> **What this task involves**: Check every line in the listing below for "scripts". Copy the ones where it occurs.

> **Input for this task**:
--- START ---

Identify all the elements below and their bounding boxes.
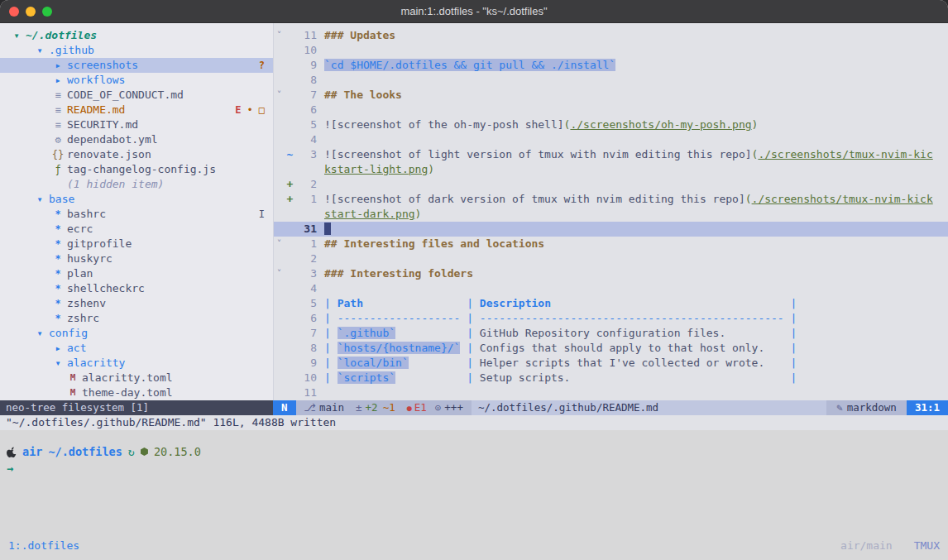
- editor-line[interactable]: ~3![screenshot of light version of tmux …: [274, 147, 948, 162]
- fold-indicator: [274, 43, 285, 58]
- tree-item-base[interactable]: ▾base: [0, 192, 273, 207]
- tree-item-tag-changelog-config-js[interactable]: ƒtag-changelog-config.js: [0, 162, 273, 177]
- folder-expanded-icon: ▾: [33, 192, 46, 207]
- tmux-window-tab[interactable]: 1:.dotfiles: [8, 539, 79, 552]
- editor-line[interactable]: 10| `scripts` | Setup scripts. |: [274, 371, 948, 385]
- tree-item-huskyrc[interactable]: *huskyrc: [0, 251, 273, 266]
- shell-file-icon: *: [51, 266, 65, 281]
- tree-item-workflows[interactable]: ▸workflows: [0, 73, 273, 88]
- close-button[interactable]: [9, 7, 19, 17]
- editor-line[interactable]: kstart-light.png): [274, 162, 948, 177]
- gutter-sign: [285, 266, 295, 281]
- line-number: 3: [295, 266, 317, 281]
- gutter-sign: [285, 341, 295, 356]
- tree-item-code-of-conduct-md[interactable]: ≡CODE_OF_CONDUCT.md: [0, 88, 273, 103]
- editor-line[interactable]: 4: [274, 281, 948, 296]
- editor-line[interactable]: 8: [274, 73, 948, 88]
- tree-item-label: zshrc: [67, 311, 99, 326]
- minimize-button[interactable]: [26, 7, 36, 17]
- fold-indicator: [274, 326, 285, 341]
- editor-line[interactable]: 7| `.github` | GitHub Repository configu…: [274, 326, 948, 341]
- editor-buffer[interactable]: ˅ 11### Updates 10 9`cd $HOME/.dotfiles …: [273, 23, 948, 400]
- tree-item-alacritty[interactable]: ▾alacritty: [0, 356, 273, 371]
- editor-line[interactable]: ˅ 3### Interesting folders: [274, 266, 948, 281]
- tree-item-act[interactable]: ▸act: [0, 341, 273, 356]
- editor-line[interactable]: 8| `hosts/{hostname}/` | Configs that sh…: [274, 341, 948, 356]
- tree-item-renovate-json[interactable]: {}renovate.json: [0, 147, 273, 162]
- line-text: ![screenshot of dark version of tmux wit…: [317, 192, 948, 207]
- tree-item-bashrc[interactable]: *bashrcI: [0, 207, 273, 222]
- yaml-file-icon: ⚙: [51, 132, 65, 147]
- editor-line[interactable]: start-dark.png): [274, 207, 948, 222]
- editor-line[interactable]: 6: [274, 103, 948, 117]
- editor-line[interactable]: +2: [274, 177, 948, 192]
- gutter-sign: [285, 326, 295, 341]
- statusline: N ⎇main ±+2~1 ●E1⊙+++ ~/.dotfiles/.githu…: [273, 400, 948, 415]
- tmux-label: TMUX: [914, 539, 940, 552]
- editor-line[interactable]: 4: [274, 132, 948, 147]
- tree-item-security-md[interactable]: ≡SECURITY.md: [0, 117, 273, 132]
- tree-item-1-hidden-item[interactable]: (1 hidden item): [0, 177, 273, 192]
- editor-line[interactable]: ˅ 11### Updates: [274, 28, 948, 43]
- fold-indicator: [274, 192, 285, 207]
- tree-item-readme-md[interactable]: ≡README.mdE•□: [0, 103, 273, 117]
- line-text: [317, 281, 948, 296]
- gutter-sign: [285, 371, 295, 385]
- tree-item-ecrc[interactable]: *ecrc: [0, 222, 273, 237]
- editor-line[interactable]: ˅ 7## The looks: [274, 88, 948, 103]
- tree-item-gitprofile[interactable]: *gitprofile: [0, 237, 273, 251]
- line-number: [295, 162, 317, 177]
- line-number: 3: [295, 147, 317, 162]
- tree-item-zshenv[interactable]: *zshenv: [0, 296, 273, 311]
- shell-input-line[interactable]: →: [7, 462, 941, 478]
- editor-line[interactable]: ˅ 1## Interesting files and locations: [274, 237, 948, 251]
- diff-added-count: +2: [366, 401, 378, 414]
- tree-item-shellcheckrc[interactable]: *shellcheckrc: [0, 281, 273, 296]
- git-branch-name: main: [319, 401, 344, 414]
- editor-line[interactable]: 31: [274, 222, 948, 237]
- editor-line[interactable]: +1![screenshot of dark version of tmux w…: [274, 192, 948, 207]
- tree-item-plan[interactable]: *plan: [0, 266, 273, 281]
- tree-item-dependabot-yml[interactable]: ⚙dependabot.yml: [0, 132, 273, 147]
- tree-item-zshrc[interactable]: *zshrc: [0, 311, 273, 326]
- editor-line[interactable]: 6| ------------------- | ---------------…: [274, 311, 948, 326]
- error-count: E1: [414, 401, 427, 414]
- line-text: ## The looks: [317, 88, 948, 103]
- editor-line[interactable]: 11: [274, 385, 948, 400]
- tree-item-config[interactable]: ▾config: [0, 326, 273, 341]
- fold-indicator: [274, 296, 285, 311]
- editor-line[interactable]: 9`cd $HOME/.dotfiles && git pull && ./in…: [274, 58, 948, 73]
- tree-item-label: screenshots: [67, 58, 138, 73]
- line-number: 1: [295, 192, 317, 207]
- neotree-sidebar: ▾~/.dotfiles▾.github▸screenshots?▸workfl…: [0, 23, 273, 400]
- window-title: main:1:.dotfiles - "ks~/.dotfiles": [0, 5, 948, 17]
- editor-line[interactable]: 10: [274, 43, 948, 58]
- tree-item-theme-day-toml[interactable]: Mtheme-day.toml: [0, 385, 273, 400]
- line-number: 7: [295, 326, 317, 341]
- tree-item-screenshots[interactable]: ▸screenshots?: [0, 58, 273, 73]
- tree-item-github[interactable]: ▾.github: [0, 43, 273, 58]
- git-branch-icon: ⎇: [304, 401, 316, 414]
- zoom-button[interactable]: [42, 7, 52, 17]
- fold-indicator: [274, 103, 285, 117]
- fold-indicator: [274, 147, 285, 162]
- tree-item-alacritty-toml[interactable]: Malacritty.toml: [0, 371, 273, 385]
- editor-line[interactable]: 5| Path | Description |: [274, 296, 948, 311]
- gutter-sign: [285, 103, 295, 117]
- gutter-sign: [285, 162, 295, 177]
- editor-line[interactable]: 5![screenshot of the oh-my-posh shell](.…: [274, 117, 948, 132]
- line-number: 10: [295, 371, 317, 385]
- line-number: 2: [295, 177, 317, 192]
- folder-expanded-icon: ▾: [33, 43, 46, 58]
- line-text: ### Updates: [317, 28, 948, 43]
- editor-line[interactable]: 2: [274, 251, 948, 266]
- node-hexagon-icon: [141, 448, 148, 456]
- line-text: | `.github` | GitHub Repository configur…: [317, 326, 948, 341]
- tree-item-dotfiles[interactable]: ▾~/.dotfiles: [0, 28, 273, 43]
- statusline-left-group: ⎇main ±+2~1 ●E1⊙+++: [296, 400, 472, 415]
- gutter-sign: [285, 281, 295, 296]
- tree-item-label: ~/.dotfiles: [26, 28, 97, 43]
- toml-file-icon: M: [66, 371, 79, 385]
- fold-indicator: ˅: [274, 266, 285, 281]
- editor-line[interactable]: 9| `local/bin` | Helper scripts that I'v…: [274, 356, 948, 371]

--- END ---

> **Response area**:
- editor-line[interactable]: 10| `scripts` | Setup scripts. |: [274, 371, 948, 385]
- editor-line[interactable]: 9| `local/bin` | Helper scripts that I'v…: [274, 356, 948, 371]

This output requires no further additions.